**Task to complete**
Scan the data for "label" and copy each matching line.

________

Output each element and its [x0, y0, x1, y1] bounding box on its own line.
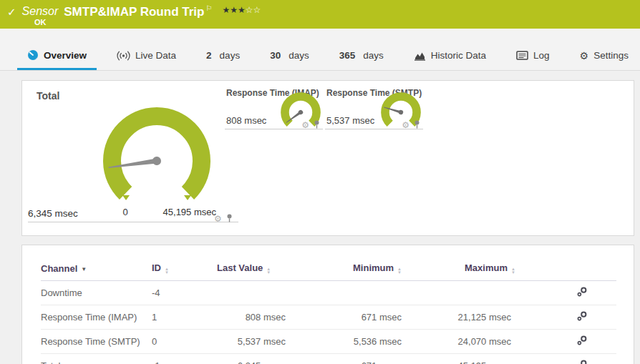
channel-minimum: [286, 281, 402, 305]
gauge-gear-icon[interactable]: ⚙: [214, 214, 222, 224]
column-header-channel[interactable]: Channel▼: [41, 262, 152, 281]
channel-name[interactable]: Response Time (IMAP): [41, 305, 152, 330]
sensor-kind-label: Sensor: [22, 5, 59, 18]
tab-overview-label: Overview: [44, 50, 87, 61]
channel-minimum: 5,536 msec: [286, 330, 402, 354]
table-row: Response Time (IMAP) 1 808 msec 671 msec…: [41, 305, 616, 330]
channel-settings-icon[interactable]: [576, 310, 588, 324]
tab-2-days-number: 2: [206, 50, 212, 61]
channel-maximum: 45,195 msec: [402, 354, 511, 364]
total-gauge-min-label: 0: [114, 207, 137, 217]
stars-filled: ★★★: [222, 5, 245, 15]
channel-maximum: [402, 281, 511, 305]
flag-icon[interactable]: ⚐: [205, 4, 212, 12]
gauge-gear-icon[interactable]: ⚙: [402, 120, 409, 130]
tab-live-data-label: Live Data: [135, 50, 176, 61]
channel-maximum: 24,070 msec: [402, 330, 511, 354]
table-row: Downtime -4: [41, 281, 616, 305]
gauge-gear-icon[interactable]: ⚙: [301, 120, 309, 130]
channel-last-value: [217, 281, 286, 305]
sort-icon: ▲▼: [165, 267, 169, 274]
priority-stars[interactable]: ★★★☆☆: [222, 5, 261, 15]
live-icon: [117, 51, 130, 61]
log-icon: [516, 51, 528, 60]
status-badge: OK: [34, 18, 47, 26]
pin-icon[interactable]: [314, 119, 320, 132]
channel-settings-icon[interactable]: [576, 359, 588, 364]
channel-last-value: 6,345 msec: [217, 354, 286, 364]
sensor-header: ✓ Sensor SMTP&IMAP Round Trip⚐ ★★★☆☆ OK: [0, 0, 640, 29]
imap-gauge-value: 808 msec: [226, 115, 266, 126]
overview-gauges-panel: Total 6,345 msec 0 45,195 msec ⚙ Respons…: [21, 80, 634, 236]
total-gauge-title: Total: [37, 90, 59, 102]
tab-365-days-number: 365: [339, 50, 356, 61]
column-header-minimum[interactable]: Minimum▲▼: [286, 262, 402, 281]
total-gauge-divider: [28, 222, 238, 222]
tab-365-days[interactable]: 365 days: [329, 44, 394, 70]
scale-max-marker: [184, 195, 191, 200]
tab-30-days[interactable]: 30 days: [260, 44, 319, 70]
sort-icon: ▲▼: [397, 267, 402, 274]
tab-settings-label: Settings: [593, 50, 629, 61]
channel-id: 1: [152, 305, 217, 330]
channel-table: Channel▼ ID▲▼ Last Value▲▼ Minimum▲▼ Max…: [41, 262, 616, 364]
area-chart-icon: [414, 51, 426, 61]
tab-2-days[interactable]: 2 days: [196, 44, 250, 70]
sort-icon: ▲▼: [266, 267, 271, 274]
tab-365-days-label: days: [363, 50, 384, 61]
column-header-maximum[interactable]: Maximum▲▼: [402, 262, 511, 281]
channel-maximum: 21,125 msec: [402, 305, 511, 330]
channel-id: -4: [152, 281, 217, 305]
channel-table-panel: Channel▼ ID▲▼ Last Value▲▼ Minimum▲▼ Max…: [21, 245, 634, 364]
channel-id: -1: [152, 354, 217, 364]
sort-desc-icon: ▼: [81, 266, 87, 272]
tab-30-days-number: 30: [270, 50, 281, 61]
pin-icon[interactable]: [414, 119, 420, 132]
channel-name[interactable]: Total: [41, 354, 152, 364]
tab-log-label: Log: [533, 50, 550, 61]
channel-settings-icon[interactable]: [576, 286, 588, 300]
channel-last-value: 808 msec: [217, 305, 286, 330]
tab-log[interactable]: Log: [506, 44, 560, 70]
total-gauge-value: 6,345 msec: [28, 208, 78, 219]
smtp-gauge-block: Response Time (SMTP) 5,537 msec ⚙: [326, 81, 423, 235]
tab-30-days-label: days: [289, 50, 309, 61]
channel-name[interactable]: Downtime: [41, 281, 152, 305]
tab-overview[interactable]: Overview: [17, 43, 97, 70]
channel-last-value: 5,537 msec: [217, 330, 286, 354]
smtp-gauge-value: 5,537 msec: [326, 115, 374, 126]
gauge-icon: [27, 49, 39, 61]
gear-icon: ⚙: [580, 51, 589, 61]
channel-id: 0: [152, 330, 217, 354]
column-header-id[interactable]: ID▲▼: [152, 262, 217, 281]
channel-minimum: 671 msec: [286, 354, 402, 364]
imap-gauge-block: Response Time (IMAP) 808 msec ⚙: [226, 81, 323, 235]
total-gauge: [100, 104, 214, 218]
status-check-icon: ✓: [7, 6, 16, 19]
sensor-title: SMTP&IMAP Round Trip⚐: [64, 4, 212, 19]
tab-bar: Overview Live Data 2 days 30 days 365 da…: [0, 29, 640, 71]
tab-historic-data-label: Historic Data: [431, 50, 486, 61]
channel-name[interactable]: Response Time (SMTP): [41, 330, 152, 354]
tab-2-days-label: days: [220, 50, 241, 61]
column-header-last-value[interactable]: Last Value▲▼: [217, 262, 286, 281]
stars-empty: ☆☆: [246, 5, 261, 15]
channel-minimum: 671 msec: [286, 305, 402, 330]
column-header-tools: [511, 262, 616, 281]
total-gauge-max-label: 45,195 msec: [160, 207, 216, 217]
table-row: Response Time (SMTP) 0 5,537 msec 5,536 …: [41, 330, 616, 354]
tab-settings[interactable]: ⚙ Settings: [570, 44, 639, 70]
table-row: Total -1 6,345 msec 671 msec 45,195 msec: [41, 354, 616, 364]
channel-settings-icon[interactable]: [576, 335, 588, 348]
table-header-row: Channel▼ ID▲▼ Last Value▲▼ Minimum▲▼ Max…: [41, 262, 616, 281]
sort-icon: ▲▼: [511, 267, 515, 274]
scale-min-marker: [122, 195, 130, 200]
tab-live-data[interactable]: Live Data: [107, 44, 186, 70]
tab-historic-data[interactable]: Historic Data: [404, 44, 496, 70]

________

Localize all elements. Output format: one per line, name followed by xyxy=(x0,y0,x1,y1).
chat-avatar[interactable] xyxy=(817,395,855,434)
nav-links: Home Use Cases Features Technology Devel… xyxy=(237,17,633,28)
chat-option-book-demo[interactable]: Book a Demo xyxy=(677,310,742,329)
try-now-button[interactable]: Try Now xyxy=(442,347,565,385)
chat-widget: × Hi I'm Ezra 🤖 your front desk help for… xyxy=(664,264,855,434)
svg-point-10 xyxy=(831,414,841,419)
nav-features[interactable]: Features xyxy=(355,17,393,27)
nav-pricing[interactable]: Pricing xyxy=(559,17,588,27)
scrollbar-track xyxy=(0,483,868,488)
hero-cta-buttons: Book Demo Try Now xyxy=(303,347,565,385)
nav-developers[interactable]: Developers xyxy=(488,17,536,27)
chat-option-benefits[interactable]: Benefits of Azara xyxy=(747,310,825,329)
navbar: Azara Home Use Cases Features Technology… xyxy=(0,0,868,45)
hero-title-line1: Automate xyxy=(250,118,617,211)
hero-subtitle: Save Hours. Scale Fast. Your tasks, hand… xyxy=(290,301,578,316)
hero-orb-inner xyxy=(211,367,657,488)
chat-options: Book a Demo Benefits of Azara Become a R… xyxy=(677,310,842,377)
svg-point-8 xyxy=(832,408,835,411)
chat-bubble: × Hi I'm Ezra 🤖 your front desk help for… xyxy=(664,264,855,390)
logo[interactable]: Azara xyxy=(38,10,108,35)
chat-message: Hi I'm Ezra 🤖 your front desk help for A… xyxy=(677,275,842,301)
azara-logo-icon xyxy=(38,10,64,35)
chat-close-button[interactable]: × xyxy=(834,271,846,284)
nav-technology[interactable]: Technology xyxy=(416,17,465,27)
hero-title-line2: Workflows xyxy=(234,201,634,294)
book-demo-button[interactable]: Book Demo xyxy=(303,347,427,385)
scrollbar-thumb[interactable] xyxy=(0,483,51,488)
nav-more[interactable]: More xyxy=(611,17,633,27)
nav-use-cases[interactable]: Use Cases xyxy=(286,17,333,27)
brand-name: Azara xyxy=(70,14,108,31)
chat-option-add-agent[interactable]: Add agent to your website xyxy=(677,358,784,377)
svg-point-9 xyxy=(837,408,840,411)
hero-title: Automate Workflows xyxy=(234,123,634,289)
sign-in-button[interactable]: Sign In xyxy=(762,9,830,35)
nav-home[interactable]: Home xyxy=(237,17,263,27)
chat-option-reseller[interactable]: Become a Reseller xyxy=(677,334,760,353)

________

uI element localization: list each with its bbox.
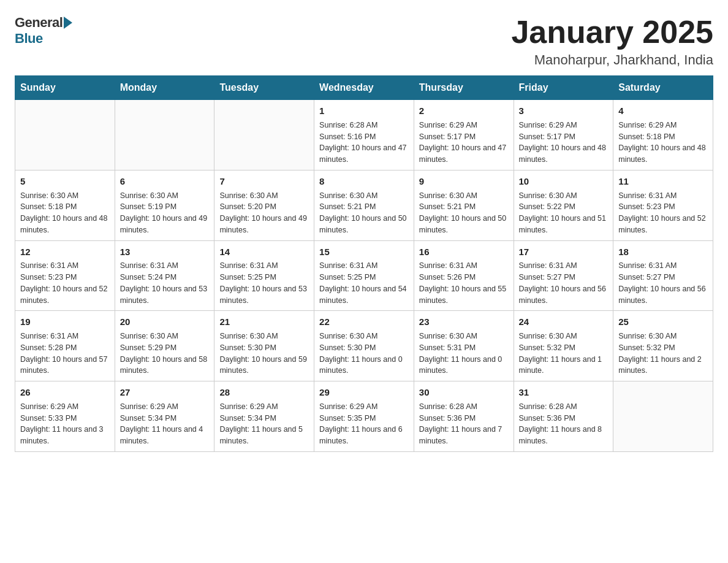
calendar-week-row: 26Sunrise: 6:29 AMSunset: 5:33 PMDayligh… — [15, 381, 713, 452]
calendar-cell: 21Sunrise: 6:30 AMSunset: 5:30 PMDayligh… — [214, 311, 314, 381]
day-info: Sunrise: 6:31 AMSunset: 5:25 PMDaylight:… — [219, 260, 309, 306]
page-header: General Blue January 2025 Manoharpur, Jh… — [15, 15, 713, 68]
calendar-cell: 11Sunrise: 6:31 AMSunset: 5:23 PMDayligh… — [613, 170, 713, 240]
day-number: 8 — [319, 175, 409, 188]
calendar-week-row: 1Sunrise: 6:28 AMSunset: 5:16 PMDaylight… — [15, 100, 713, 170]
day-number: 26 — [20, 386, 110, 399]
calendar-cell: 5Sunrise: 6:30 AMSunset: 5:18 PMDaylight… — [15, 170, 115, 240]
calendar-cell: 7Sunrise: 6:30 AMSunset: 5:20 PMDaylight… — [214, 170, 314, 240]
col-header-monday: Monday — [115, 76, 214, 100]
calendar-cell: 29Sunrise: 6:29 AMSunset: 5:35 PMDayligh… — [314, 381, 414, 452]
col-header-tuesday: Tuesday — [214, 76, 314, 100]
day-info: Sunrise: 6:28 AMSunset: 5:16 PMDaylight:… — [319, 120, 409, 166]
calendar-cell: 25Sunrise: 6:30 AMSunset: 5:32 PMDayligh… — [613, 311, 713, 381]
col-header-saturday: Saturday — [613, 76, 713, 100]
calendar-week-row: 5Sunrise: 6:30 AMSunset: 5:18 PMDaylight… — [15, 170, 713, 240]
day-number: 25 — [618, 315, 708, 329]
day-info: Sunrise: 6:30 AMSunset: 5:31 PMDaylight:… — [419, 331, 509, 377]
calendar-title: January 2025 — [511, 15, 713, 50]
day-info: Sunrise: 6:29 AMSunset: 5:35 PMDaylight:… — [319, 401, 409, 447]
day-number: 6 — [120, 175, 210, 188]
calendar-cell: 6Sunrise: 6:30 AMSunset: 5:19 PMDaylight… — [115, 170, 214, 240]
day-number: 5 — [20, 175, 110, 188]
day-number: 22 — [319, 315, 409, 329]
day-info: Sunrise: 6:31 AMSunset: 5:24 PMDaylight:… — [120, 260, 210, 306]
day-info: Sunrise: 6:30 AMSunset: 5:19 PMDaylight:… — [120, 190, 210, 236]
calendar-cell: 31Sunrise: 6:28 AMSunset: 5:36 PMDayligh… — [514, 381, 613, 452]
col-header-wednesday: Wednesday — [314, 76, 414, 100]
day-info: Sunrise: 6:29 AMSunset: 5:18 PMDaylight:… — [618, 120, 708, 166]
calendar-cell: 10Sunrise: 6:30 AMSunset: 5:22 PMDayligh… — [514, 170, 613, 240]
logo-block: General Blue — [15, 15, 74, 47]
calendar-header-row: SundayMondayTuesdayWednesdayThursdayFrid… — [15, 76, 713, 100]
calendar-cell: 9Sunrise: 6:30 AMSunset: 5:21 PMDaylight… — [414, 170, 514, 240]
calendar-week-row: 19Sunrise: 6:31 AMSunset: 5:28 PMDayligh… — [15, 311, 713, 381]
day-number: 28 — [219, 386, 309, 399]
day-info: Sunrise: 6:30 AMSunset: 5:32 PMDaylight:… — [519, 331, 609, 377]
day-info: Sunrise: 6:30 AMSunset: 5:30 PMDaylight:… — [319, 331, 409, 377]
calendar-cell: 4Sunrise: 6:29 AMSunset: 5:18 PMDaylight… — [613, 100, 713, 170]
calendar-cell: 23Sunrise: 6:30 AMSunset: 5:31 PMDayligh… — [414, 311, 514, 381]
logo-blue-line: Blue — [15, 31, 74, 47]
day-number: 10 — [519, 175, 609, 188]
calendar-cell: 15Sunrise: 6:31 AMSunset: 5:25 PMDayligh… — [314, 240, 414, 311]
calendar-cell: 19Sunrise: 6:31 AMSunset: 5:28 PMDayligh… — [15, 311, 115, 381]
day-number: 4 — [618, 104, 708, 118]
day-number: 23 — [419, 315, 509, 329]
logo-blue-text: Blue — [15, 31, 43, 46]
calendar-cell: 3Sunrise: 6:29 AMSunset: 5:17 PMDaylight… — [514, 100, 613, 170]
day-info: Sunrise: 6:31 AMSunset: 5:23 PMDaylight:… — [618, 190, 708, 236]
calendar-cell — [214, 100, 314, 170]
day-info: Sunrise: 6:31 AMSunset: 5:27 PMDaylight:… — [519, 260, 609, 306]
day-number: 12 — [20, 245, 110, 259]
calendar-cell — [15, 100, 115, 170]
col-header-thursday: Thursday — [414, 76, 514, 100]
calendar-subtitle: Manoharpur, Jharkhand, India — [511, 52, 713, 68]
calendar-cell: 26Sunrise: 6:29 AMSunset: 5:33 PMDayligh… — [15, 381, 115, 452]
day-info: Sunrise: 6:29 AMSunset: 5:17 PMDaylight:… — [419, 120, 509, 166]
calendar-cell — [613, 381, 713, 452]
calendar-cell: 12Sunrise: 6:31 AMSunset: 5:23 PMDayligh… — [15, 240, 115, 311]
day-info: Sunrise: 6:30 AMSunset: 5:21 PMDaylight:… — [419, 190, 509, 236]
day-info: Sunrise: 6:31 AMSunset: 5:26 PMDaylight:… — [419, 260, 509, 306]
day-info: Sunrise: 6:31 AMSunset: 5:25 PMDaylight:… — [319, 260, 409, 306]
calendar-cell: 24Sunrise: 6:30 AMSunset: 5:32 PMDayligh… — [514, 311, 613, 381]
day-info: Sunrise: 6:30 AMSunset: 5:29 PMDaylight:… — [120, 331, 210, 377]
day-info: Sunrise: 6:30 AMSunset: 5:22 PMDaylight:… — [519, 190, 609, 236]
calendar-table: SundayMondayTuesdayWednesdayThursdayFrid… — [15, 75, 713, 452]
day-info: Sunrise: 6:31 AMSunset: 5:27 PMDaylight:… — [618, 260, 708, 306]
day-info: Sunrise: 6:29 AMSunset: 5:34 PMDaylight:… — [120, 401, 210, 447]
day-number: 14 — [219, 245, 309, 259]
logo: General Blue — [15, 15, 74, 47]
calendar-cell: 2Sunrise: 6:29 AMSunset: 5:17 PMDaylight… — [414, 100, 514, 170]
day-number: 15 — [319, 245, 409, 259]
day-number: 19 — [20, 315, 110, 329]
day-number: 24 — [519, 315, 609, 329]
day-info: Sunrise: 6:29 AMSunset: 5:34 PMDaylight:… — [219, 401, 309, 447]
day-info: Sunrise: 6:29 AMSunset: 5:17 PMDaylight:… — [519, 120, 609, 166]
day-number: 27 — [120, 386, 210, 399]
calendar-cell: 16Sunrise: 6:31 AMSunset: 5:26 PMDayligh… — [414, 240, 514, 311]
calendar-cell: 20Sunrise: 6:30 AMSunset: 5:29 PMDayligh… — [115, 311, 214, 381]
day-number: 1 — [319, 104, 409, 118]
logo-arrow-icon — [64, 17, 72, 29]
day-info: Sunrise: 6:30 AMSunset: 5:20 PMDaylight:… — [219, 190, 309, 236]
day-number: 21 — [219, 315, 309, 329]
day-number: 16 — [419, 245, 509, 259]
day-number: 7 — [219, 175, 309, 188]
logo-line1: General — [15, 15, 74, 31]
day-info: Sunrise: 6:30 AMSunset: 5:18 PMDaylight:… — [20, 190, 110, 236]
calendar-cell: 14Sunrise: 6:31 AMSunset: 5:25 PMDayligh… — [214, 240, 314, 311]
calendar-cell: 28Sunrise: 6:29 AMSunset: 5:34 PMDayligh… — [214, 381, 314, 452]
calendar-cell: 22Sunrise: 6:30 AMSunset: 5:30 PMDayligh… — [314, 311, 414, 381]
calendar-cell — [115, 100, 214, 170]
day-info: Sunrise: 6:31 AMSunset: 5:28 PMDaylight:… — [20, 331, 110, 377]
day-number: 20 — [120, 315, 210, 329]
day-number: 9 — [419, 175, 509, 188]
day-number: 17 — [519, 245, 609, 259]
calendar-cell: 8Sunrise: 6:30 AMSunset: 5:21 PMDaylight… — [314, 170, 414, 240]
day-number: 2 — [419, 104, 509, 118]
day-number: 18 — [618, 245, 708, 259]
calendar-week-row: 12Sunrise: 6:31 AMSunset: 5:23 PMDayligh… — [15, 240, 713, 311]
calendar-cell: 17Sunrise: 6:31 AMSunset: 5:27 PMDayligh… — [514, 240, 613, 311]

________

**Answer to the exercise**
sensor-kind-label: Sensor: [22, 5, 59, 18]
tab-overview-label: Overview: [44, 50, 87, 61]
total-gauge-min-label: 0: [114, 207, 137, 217]
tab-live-data-label: Live Data: [135, 50, 176, 61]
tab-settings-label: Settings: [593, 50, 629, 61]
tab-365-days-label: days: [363, 50, 384, 61]
tab-log-label: Log: [533, 50, 550, 61]
tab-30-days-label: days: [289, 50, 309, 61]
tab-historic-data-label: Historic Data: [431, 50, 486, 61]
tab-2-days-label: days: [220, 50, 241, 61]
total-gauge-max-label: 45,195 msec: [160, 207, 216, 217]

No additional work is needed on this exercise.